Stored data entries
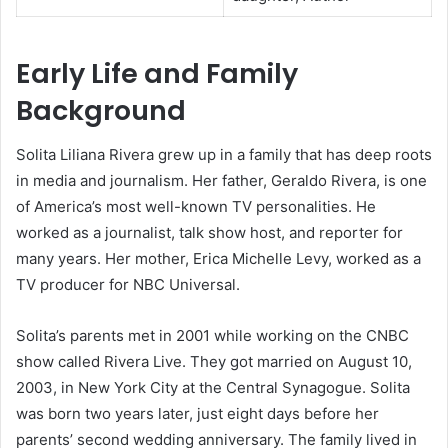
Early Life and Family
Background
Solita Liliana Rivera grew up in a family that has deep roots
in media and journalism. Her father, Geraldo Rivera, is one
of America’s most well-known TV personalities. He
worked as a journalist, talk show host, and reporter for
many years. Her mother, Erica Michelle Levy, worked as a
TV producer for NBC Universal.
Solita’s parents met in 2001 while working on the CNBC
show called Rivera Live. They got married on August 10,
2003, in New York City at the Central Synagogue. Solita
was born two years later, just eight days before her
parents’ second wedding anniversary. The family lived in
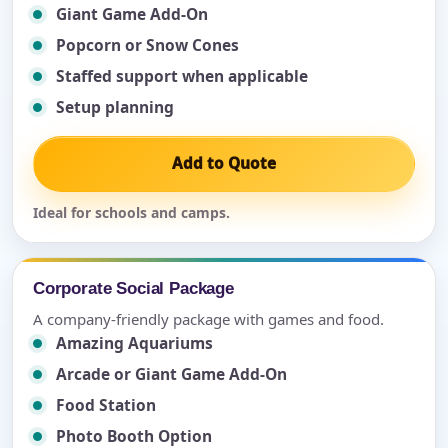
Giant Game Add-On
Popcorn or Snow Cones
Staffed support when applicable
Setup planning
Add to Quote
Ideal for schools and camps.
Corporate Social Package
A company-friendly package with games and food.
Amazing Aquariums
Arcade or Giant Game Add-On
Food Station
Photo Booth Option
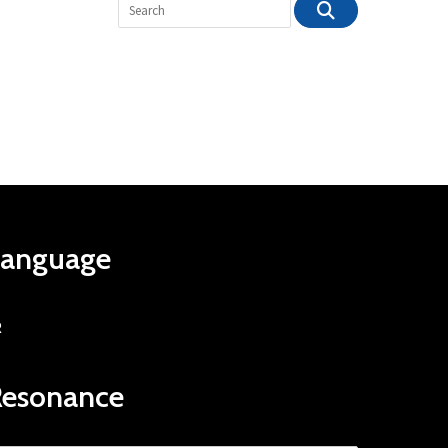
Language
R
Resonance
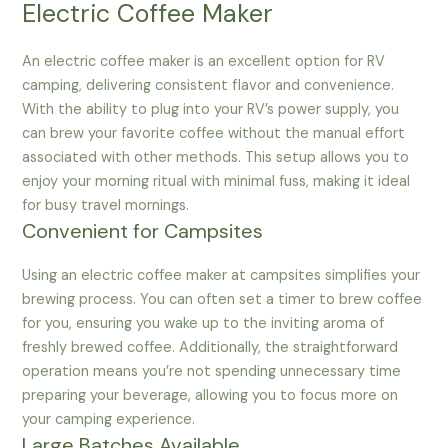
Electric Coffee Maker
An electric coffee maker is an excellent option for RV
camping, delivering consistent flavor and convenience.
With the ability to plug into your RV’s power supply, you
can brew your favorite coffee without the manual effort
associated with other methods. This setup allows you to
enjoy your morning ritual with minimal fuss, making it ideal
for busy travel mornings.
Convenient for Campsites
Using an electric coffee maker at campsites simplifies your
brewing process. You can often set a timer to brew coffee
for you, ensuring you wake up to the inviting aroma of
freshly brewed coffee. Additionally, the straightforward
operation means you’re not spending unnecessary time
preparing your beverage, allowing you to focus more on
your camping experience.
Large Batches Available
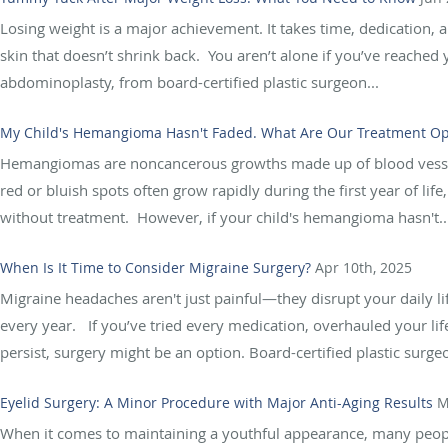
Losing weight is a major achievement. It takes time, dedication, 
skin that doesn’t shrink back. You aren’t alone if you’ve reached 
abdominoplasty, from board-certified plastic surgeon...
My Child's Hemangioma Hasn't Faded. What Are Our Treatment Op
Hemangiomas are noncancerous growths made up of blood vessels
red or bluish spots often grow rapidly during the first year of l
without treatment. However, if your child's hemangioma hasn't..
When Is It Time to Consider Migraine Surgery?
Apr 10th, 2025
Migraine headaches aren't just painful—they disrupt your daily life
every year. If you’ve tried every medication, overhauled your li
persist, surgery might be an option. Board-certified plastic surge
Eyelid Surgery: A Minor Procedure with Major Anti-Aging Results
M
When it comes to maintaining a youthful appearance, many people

**What to produce:** Return the entries above exactly as they appear. Pictures should not be copied.

**Exercise answer:**
Early Life and Family
Background
Solita Liliana Rivera grew up in a family that has deep roots
in media and journalism. Her father, Geraldo Rivera, is one
of America’s most well-known TV personalities. He
worked as a journalist, talk show host, and reporter for
many years. Her mother, Erica Michelle Levy, worked as a
TV producer for NBC Universal.
Solita’s parents met in 2001 while working on the CNBC
show called Rivera Live. They got married on August 10,
2003, in New York City at the Central Synagogue. Solita
was born two years later, just eight days before her
parents’ second wedding anniversary. The family lived in
Giant Game Add-On
Popcorn or Snow Cones
Staffed support when applicable
Setup planning
Add to Quote
Ideal for schools and camps.
Corporate Social Package
A company-friendly package with games and food.
Amazing Aquariums
Arcade or Giant Game Add-On
Food Station
Photo Booth Option
Language
R
Resonance
Electric Coffee Maker
An electric coffee maker is an excellent option for RV
camping, delivering consistent flavor and convenience.
With the ability to plug into your RV’s power supply, you
can brew your favorite coffee without the manual effort
associated with other methods. This setup allows you to
enjoy your morning ritual with minimal fuss, making it ideal
for busy travel mornings.
Convenient for Campsites
Using an electric coffee maker at campsites simplifies your
brewing process. You can often set a timer to brew coffee
for you, ensuring you wake up to the inviting aroma of
freshly brewed coffee. Additionally, the straightforward
operation means you’re not spending unnecessary time
preparing your beverage, allowing you to focus more on
your camping experience.
Large Batches Available
Losing weight is a major achievement. It takes time, dedication, 
skin that doesn’t shrink back. You aren’t alone if you’ve reached 
abdominoplasty, from board-certified plastic surgeon...
My Child's Hemangioma Hasn't Faded. What Are Our Treatment Op
Hemangiomas are noncancerous growths made up of blood vessels
red or bluish spots often grow rapidly during the first year of l
without treatment. However, if your child's hemangioma hasn't..
When Is It Time to Consider Migraine Surgery?
Apr 10th, 2025
Migraine headaches aren't just painful—they disrupt your daily life
every year. If you’ve tried every medication, overhauled your li
persist, surgery might be an option. Board-certified plastic surge
Eyelid Surgery: A Minor Procedure with Major Anti-Aging Results
M
When it comes to maintaining a youthful appearance, many people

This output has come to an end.